Records contained in a dataset:
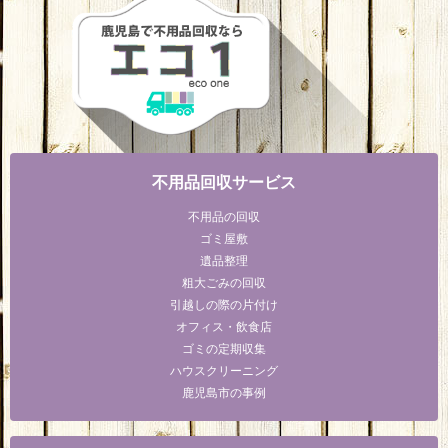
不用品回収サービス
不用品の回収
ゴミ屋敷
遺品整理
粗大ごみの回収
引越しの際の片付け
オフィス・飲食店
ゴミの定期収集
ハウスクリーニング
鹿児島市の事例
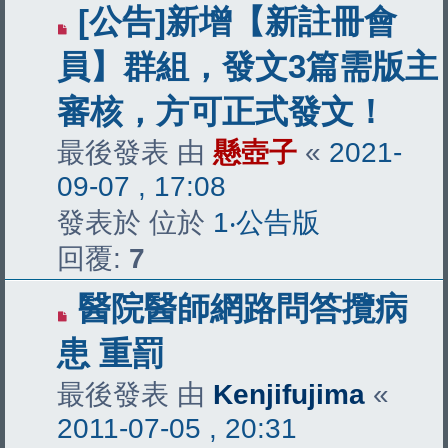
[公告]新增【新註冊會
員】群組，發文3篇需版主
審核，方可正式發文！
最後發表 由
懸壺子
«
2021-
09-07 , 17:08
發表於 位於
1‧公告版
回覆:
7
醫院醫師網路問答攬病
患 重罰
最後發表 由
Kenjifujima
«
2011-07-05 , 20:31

...

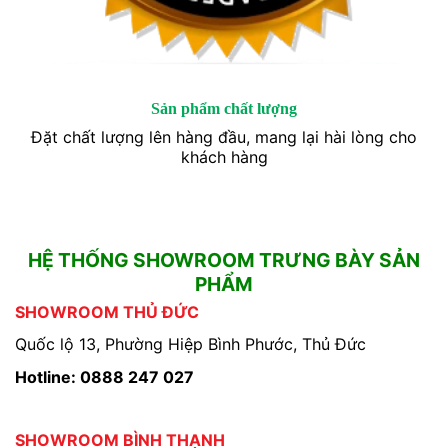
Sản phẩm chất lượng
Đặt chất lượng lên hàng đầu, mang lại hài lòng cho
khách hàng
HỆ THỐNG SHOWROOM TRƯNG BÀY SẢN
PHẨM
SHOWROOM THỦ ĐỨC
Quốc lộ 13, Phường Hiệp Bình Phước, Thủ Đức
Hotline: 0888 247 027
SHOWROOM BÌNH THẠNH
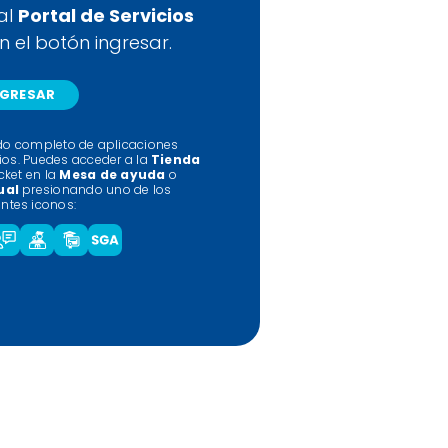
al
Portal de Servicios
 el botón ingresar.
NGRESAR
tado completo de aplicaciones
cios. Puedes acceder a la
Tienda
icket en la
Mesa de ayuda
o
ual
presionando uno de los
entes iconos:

## [About this task]
Retype only this portion of the data above: the line containing "[公告]新增【新註冊會", the line containing "2011-07-05 , 20:31", and all lines between them, exactly.

## [Solution]
[公告]新增【新註冊會
員】群組，發文3篇需版主
審核，方可正式發文！
最後發表 由
懸壺子
«
2021-
09-07 , 17:08
發表於 位於
1‧公告版
回覆:
7
醫院醫師網路問答攬病
患 重罰
最後發表 由
Kenjifujima
«
2011-07-05 , 20:31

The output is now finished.